"brian'" - Translation from Turkish to Arabic

    • براين
        
    • بريان
        
    • لبراين
        
    • عن برايان
        
    • أوبرايان
        
    • بارين
        
    Bana bak Brian, bu dava sonuçsuz olarak bir kenara bırakılmıştı. Open Subtitles اسمع يا براين ,ولآخر مرة, هذه القضية تم اعتبارها ميئوس منها
    Ben, Brian, Kenny, Scarface... ve tabi ki sevgili ihtiyar James.

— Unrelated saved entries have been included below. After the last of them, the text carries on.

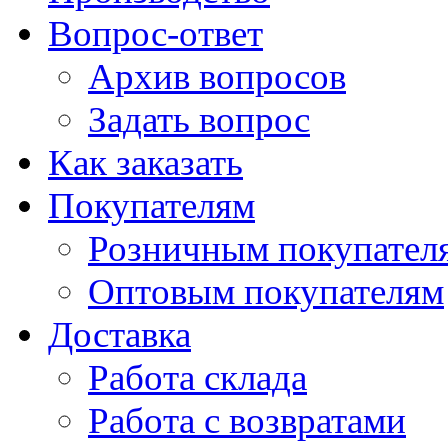
Вопрос-ответ
Архив вопросов
Задать вопрос
Как заказать
Покупателям
Розничным покупател
Оптовым покупателям
Доставка
Работа склада
Работа с возвратами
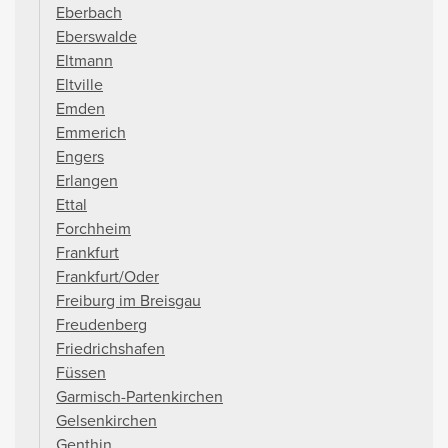
Eberbach
Eberswalde
Eltmann
Eltville
Emden
Emmerich
Engers
Erlangen
Ettal
Forchheim
Frankfurt
Frankfurt/Oder
Freiburg im Breisgau
Freudenberg
Friedrichshafen
Füssen
Garmisch-Partenkirchen
Gelsenkirchen
Genthin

Open Subtitles كنت أنا، براين, كيني , سكارفايس وبالطبع جيمس كبير السن المحبوب
    Brian, annen seni, daha iyi bir hayatın olsun diye verdi. Open Subtitles براين, امك تخلت عنك لانها اعتقدت انك ستحصل على حياه أفضل.

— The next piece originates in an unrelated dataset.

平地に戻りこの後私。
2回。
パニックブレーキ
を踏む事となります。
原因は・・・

    Onlar teslim edildiğinde de, Brian'ın mükemmel bir mazereti olacaktı. Open Subtitles في الوقت الذي يتم فيه استلامها بريان عنده عذر مقنع
    İkisi oğlunu Brian'a bırakıp birdendire ortadan kaybolmandan sonra bir bağ kurdular. Open Subtitles الاثنين تعلقوا ببعض منذ ان اودعتِ طفلك لبراين و بعد ذلك اختفيتِ
    Ailedeki herkes senden o kadar etkilendi ki, Brian'ı unuttular bile. Open Subtitles الكل في هذه العائلة سعيد بك. لقد نسوا كل شيء عن برايان.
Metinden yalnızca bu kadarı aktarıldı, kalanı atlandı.